Chemometric analysis of MIR, NIR and UHPLC-MS data was performed using SIMCA^®-P+ 14.0 (Umetrics AB, Malmo, Sweden). The holistic analysis of UHPLC-MS chromatographic data was performed through pre-processing of the data using MarkerLynx^® 4.1 software (Waters Corporation, Milford, MA, USA). Pre-processing involved peak detection, baseline correction, noise elimination and spectral alignment where molecular fragments with corresponding retention times were aligned across the whole sample set. The resulting aligned data were then listed together with the corresponding intensities across all samples and was subjected to cluster analysis in SIMCA-P^®+ 14. As with HSI, PCA was initially applied to the data to investigate chemical variation between the species. Two-dimensional score plots were used as maps of observations to show the distribution of the species based on chemical differences or similarities between them. The loadings line plot was used to identify variables (retention time/mass pairs or wavenumbers) that contribute to the clustering patterns observed in the scores plot. Following PCA, PLS-DA and OPLS-DA were performed on the dataset after assigning a class to each species as previously described for PLS-DA of HSI. Based on these classification models, the botanical materials present in the commercial products were determined by class prediction of the commercial products. This was achieved by introducing the commercial samples as an external test set into the model. Using 2D prediction score plots, it was possible to visualise the predicted class of the commercial samples based on its distribution and proximity to the authentic reference sample. To statistically confirm the visual results, a classification table was obtained which showed a list of predicted Y-values (YPredPS) for each sample in each class/species.

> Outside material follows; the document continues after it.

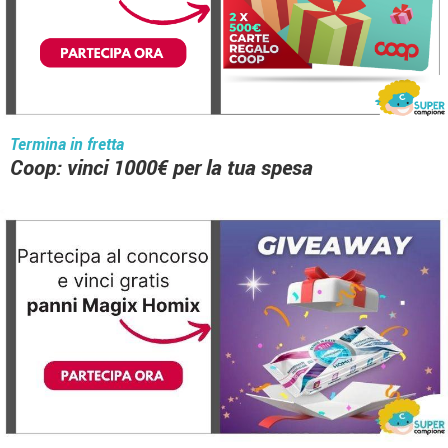
Termina in fretta
Coop: vinci 1000€ per la tua spesa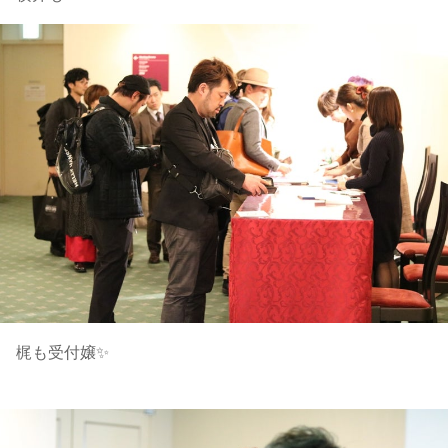
梶も受付嬢✨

Class membership was defined as follows; YPredPS < 0.35; observation does not belong to the class; 0.35 < YPredPS < 0.65; observation is borderline; YPredPS > 0.65; observation belongs to the class [17].

4. Conclusions

The present study demonstrates the application of HSI, MIR and NIR spectroscopies as fast, non-destructive, holistic approaches in the qualitative differentiation of ginseng raw materials. The three techniques were able to distinguish between (1) E. senticosus and the three Panax species; and (2) between P. pseudoginseng and P. ginseng together with P. quinquefolius. P. ginseng is chemically most similar to P. quinquefolius. These results were consistent for all three vibrational spectroscopy techniques (NIR, MIR and HSI) as well as the UHPLC-MS results. It was possible to use any of the methods to distinguish the raw material of the four different botanical species. This provides fast techniques that in addition to their non-destructive nature, allow for bulk analysis of raw material, thus saving time. The prediction models classified all the commercial products as ginseng products containing either P. ginseng or P. quinquefolius in higher proportions, as did the UHPLC-MS method. This highlights the labelling error noted for products 3 and 6. It is evident that fast and accurate quality control protocols must be developed for botanical raw materials and commercial products.